How do we get evidence about how modelers actually work? The history of economics and statistics seem reasonable data bases. One case we consider at length in The 'Vanity of the Philosopher' is how Galton and Pearson obtained their “results” that Jews were inferior. The history of statistical practice in the eugenic period is full of episodes in which one “race” was treated differently than another “race.” Impartiality might suggest that there is really only the larger group, but the partial sympathy we all feel suggests that “our group” will be viewed differently than “their group.”
Our point isn’t so much about whether “malevolent conclusions” “follow from the premises” of difference or hierarchy. Instead, our case is that once we allow for difference to creep into the analysis, the incentives are asymmetric: the theorist gains more by showing difference than similarity. And despite what Caplan thinks about the usefulness of knowing what such real giants in economics past or present as Adam Smith and J. S. Mill wrote about incentives and truth seeking, the past provides a rich set of data for us to examine their hypothesis of incentive incompatibility.
One source of approval is adherence to the standards of the community as articulated in the textbooks. So, getting closer to truth brings approbation. In our work on statistical ethics we make the case that a temptation to deviate from these standards comes from the interaction between an expert and “his client” which offers a second source of approbation.
Ordinary people fight temptation by moral constraints. Like Lionel Robbins, we see AE as the philosopher’s moral constraint, a constraint against the temptation from heterogeneous sources of approbation.
Though we are most interested at the moment in AE as a presumption of motivational homogeneity – of the theorist and subjects, the street porter and the philosopher – Caplan seems more interested in whether all people are really the same or different. We have been asked several times, first by James Buchanan and more recently by David Warsh (in a review that is quite friendly to Vanity, overall), what we would say if Plato were correct, that there are fundamental differences among humans? Setting aside the question of whether Plato’s politics are consistent with Platonism, we would look first at the history of statistical studies of human capacity to see what variation in results have been obtained. The Galton and Pearson work on the Jews is technically fascinating. Is there anyone in the Platonic camp of natural differences who defends these pieces or the general thrust of Jewish “inferiority”? If not, why not? One is unlikely to find more skilled statistical workers than Galton or Pearson.

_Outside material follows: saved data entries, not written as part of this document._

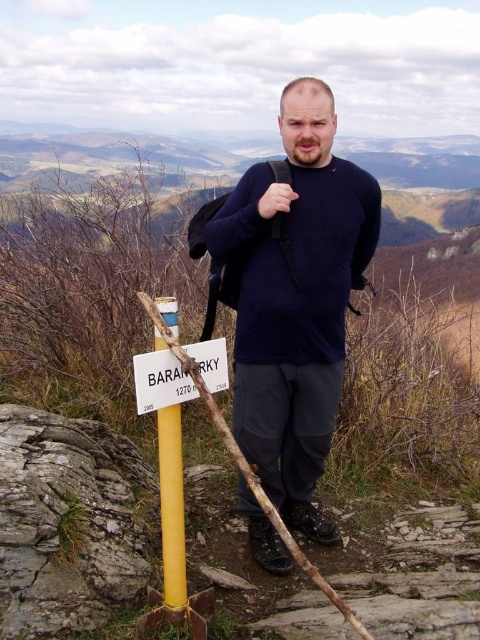 You are a hiker trying to determine which object is larger between the dark blue sweater at center and the white plastic sign at lower center. Based on the scene, which one is bigger?

The dark blue sweater at center is bigger than the white plastic sign at lower center.

You are a hiker standing at the point with coordinates point [210,355]. You want to move to the point with coordinates point [178,497]. Is the destination point in front of you or behind you?

The point [178,497] is in front of point [210,355], so the destination point is in front of you.

You are a photographer planning to take a photo of the hiker and the signpost. The camera is set to focus at 8 feet. Will the point at coordinates point (171, 468) be in focus?

The distance of point (171, 468) from camera is 8.47 feet. Since the camera is set to focus at 8 feet, the point is slightly farther away, so it may not be in focus. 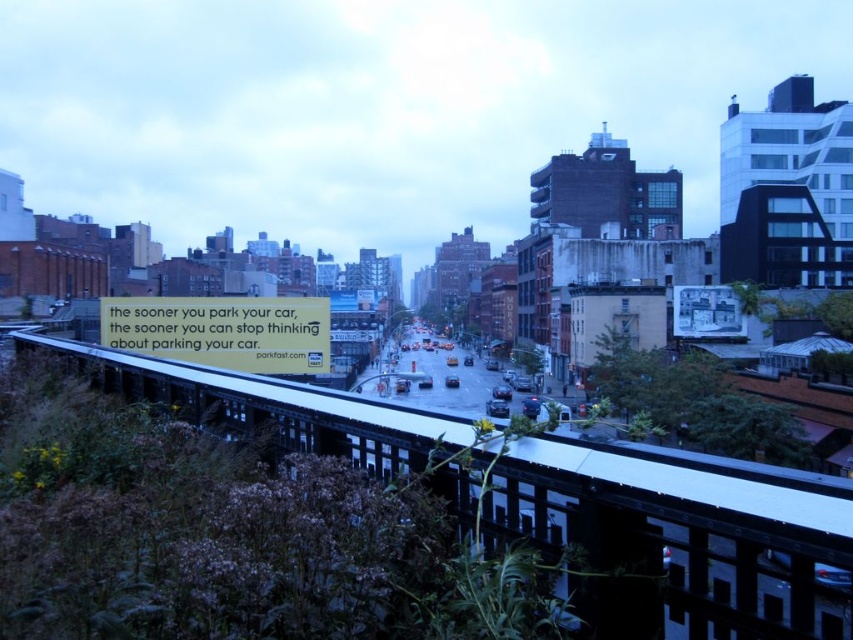 Question: Which object appears closest to the camera in this image?

Choices:
 (A) yellow paper sign at center
 (B) black metal train track at center

Answer: (B)

Question: Does black metal train track at center lie in front of yellow paper sign at center?

Choices:
 (A) yes
 (B) no

Answer: (A)

Question: Does black metal train track at center have a smaller size compared to yellow paper sign at center?

Choices:
 (A) no
 (B) yes

Answer: (A)

Question: Can you confirm if black metal train track at center is positioned to the right of yellow paper sign at center?

Choices:
 (A) yes
 (B) no

Answer: (A)

Question: Which point is farther to the camera?

Choices:
 (A) black metal train track at center
 (B) yellow paper sign at center

Answer: (B) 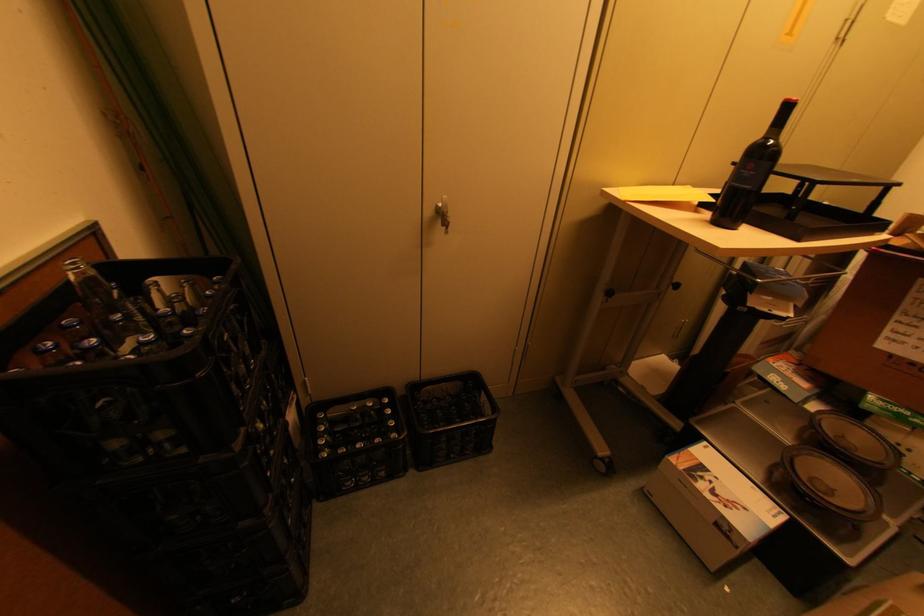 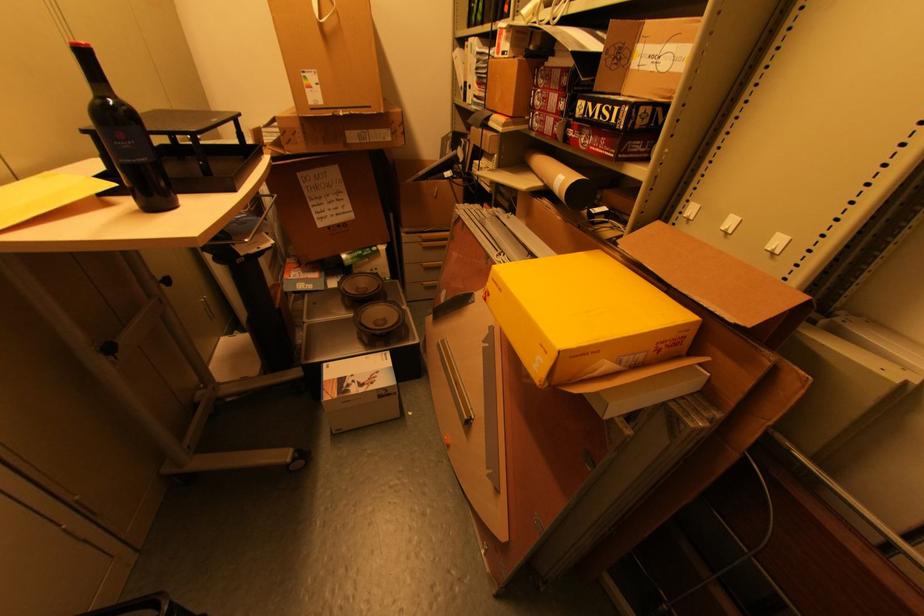 The point at [613,294] is marked in the first image. Where is the corresponding point in the second image?

(114, 349) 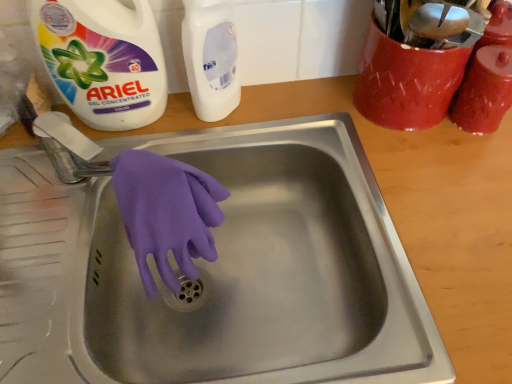 Question: In terms of height, does stainless steel sink at center look taller or shorter compared to purple rubber glove at sink center?

Choices:
 (A) tall
 (B) short

Answer: (B)

Question: Does point (429, 362) appear closer or farther from the camera than point (202, 180)?

Choices:
 (A) farther
 (B) closer

Answer: (B)

Question: Which of these objects is positioned closest to the matte red jar at upper right, the third cleaning product positioned from the left?

Choices:
 (A) white gel concentrated at upper left, placed as the 3th cleaning product when sorted from right to left
 (B) purple rubber glove at sink center
 (C) white matte bottle at upper center, acting as the 2th cleaning product starting from the left
 (D) stainless steel sink at center

Answer: (C)

Question: Estimate the real-world distances between objects in this image. Which object is farther from the white matte bottle at upper center, which ranks as the 2th cleaning product in right-to-left order?

Choices:
 (A) purple rubber glove at sink center
 (B) stainless steel sink at center
 (C) matte red jar at upper right, which is the 1th cleaning product from right to left
 (D) white gel concentrated at upper left, placed as the 3th cleaning product when sorted from right to left

Answer: (C) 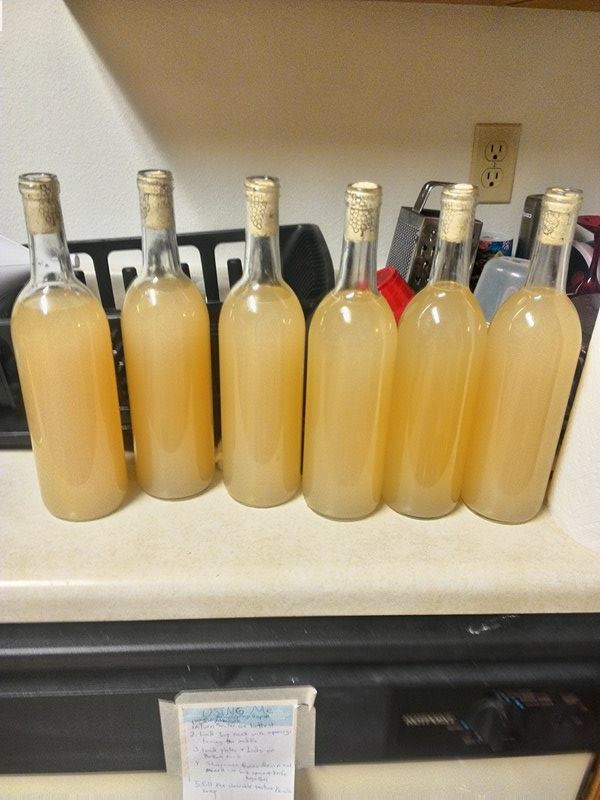 You are a GUI agent. You are given a task and a screenshot of the screen. Output one action in this format:
    pyautogui.click(x=<x>, y=<y>)
    Task: Click on the dial on washing machine
    The image size is (600, 800).
    Given the screenshot: What is the action you would take?
    pyautogui.click(x=496, y=701) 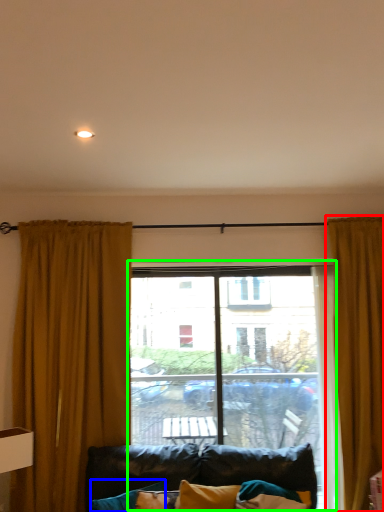 Question: Which is farther away from curtain (highlighted by a red box)? pillow (highlighted by a blue box) or window (highlighted by a green box)?

Choices:
 (A) pillow
 (B) window

Answer: (A) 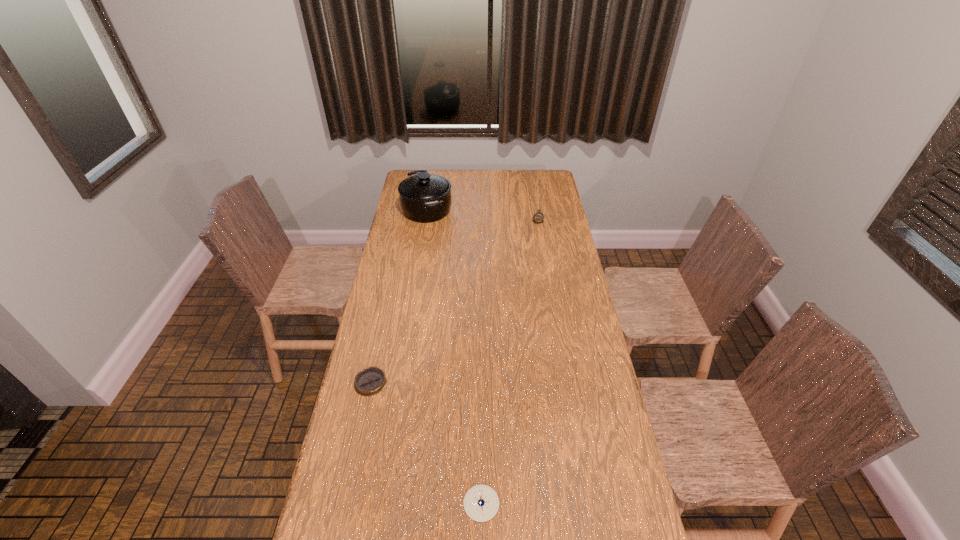 The height and width of the screenshot is (540, 960). In order to click on compass that is the third closest to the saucepan in this screenshot , I will do click(x=481, y=503).

The width and height of the screenshot is (960, 540). Identify the location of compass that is the second closest to the second object from right to left. point(538,217).

Identify the location of free space that satisfies the following two spatial constraints: 1. on the back side of the second nearest object; 2. on the right side of the saucepan. The height and width of the screenshot is (540, 960). (408, 210).

Locate an element on the screen. Image resolution: width=960 pixels, height=540 pixels. vacant point that satisfies the following two spatial constraints: 1. on the front side of the nearest compass; 2. on the right side of the tallest object is located at coordinates (379, 503). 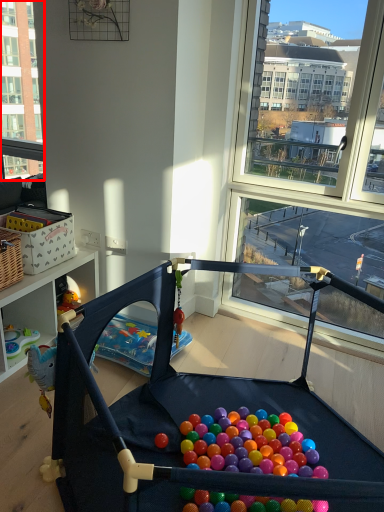 Question: From the image's perspective, where is window (annotated by the red box) located in relation to baby carriage in the image?

Choices:
 (A) above
 (B) below

Answer: (A) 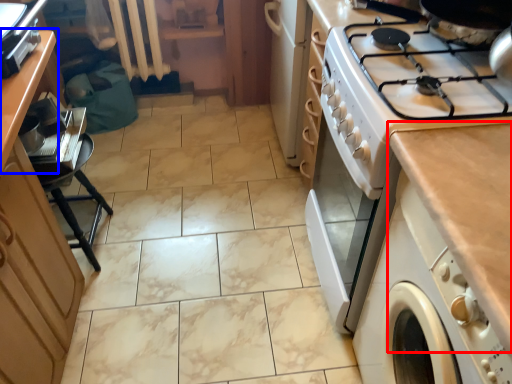 Question: Which object appears closest to the camera in this image, countertop (highlighted by a red box) or counter (highlighted by a blue box)?

Choices:
 (A) countertop
 (B) counter

Answer: (A) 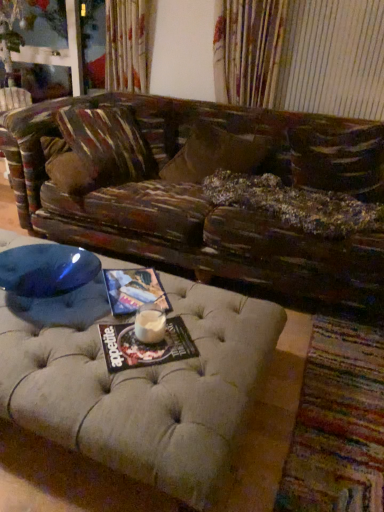 Question: From a real-world perspective, is distressed wood studio couch at center above or below multicolored woven mat at lower right?

Choices:
 (A) above
 (B) below

Answer: (B)

Question: Does point (x=238, y=354) appear closer or farther from the camera than point (x=322, y=443)?

Choices:
 (A) farther
 (B) closer

Answer: (B)

Question: Estimate the real-world distances between objects in this image. Which object is closer to the fuzzy brown pillow at center?

Choices:
 (A) white frothy liquid at center
 (B) distressed wood studio couch at center
 (C) matte paper magazine at center, which is the second magazine from back to front
 (D) matte paper magazine at center, acting as the 2th magazine starting from the front
 (E) wooden swivel chair at left

Answer: (D)

Question: Estimate the real-world distances between objects in this image. Which object is farther from the fuzzy brown pillow at center?

Choices:
 (A) distressed wood studio couch at center
 (B) white frothy liquid at center
 (C) multicolored woven mat at lower right
 (D) matte paper magazine at center, which is counted as the first magazine, starting from the top
 (E) matte paper magazine at center, the second magazine viewed from the top

Answer: (E)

Suppose we pre-commit to some inheritable sort of capacity – which Pearson and Galton clearly did not do – and we find that one group is less capable than another. Then what? If capacity is a vector of characteristics we need to consider the various dimensions. If there are characteristics in which groups persistently excel and characteristics on which they fall short, then it is a simple prejudice to call them less capable in some scalar sense. If the group is less capable in all dimensions then we are close to Hume’s other rational species problem which we talk about a good deal. We obviously accept Smith’s answer that our capacity for sympathy equalizes; and A. R. Wallace’s answer that “natural” selection stops at the doors of such unfortunates.